Output verbatim the line with "السيارات المعطلة من" together with every line beneath it, ending at the last line of the entries.

══ Material provided

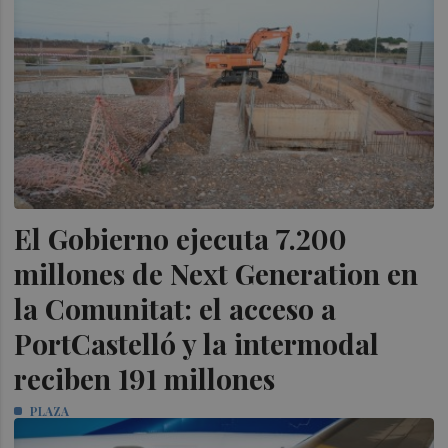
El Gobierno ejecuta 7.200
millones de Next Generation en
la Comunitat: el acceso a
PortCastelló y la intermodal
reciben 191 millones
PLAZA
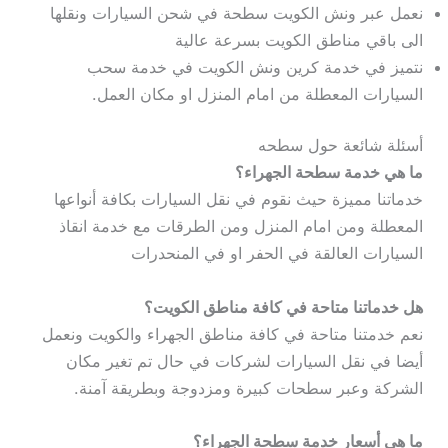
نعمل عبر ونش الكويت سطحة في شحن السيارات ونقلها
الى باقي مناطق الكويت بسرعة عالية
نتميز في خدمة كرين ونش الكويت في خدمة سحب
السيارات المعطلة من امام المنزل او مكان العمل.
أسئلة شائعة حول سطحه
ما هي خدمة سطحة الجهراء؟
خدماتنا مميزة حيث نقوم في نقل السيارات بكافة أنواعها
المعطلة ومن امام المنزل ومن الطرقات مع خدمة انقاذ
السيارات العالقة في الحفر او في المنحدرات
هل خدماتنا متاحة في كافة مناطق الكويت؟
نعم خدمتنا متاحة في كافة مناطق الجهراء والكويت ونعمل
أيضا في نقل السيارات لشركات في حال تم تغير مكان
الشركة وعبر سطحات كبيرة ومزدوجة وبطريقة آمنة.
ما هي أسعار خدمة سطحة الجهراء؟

════

Solution for this exercise:
السيارات المعطلة من امام المنزل او مكان العمل.
أسئلة شائعة حول سطحه
ما هي خدمة سطحة الجهراء؟
خدماتنا مميزة حيث نقوم في نقل السيارات بكافة أنواعها
المعطلة ومن امام المنزل ومن الطرقات مع خدمة انقاذ
السيارات العالقة في الحفر او في المنحدرات
هل خدماتنا متاحة في كافة مناطق الكويت؟
نعم خدمتنا متاحة في كافة مناطق الجهراء والكويت ونعمل
أيضا في نقل السيارات لشركات في حال تم تغير مكان
الشركة وعبر سطحات كبيرة ومزدوجة وبطريقة آمنة.
ما هي أسعار خدمة سطحة الجهراء؟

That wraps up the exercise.